Towards Quantum Fluid Dynamics
We are investigating ways in which the flow around aircraft can be simulated more efficiently and faster with quantum computers than with classical supercomputers, and what requirements must the hardware meet in order to do so.
The simulation of aerodynamics during take-off, landing or cruise plays a fundamental role in the development of new aircraft. In order to accelerate the introduction of innovative technologies for more economical, environmentally friendly and quiet flying, and to better manage technological risks, a very large number of highly accurate simulations must be performed to assess different aircraft configurations. These simulations are very time-consuming and expensive, even on today’s supercomputers.
Since no exact analytical solutions for the equations of fluid mechanics are known for complicated application cases such as the flow around airplanes, we want to investigate which type of approximation of the equations is suitable for solution on quantum computers and which requirements the hardware has to fulfill in order to solve relevant problems in aerodynamics. For this purpose, we use quantum simulators and real quantum computers of the DLR QCI.
The aviation industry faces the challenge of having to make significant contributions to achieving the ambitious global climate and environmental targets. To achieve this, future aircraft must consume significantly less fuel than today’s or use more environmentally friendly engines, and also be quieter, especially during takeoff and landing. In order to be able to assess these properties as early as possible in the development of a new aircraft, a very large number of computer simulations are required, which are barely feasible even on today’s high-performance computers.
Accelerating the simulations, which can only be achieved through the use of quantum computers, promises to close this gap in the future. Unexpected characteristics of an aircraft that would only become evident later in flight testing can be uncovered in advance through a large number of simulations and remedied during the design process. As a vision, a complete flight from takeoff to landing could be simulated on a quantum computer long before the real first flight, thus creating an accurate image of the aircraft and its environmental effects in advance.
The simulations of the various flight conditions are based on solving complex mathematical equations describing the interaction between the surrounding air and the aircraft. Classically, these equations are numerically approximated in an approximate form and solved using increasingly finely subdivided computational grids. A simulation becomes more expensive the finer the subdivision of the flow domain. These approaches seem unsuitable for quantum computing. Instead, the focus of the methods investigated in the project is to merge machine learning methods and quantum computing.

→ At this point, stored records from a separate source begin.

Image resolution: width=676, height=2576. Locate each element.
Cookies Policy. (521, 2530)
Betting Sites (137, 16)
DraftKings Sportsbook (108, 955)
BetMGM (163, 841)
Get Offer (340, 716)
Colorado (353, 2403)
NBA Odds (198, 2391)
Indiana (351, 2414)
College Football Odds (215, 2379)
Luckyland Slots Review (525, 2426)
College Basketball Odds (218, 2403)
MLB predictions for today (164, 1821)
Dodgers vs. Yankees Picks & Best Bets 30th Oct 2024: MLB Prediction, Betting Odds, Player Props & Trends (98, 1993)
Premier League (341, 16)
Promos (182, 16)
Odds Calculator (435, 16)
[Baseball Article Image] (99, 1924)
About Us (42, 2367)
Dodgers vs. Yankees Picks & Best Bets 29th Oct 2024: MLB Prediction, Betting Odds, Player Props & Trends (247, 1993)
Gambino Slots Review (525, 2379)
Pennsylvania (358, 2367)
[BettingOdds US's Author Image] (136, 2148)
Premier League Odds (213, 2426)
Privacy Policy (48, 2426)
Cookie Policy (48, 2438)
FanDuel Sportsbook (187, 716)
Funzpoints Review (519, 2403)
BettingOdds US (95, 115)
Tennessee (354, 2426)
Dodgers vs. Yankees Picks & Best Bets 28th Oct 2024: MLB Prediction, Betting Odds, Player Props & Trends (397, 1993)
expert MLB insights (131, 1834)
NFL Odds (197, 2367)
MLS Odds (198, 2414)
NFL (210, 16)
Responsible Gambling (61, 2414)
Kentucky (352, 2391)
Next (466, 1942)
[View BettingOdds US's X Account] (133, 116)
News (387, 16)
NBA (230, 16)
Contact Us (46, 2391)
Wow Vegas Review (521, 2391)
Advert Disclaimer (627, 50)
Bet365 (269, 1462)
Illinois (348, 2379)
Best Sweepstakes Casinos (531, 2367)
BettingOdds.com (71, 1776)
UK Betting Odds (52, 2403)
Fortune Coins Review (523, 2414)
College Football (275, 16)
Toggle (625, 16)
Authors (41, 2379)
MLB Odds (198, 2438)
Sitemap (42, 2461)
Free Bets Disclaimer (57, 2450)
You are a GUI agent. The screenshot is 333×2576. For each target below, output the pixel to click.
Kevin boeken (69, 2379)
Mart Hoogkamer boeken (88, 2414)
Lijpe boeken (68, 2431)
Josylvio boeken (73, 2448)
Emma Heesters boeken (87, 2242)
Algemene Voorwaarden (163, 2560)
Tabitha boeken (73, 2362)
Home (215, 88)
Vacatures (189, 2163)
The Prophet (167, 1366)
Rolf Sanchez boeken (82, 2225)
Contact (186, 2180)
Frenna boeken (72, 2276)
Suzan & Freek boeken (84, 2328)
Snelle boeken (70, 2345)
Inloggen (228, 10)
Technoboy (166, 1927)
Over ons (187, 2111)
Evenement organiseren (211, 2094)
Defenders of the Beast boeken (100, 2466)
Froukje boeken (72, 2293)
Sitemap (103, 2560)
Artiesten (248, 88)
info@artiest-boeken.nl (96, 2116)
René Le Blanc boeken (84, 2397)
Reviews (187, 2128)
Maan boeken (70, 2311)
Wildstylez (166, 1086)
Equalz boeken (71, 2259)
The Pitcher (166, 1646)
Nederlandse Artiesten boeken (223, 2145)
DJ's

This focuses on the use of neural networks and variational algorithms. The approach is based on the fact that a solution of the considered equation can be approximated by a neural network. This universal approximation capability inspires the development of a data-driven solution to these equations. The idea of the solution strategy is to reformulate the problem arising from the equation in such a way that an equivalent minimization problem is solved. Complementary to this exist parameterized quantum circuits, sometimes called quantum neural networks. The study of how these topics can be brought together to make quantum computing useful for flow simulation, among other topics, is an important core of the project.